Top of Given entries
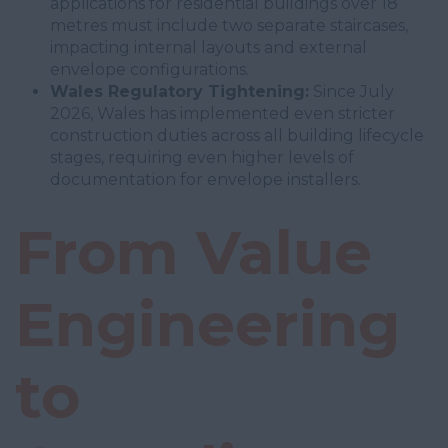
applications for residential buildings over 18
metres must include two separate staircases,
impacting internal layouts and external
envelope configurations.
Wales Regulatory Tightening:
Since July
2026, Wales has implemented even stricter
construction duties across all building lifecycle
stages, requiring even higher levels of
documentation for envelope installers.
From Value
Engineering
to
Bottom of Given entries
What you should do
The copy you write out must match the entries word for word, minus their pictures.

Completed exercise
applications for residential buildings over 18
metres must include two separate staircases,
impacting internal layouts and external
envelope configurations.
Wales Regulatory Tightening:
Since July
2026, Wales has implemented even stricter
construction duties across all building lifecycle
stages, requiring even higher levels of
documentation for envelope installers.
From Value
Engineering
to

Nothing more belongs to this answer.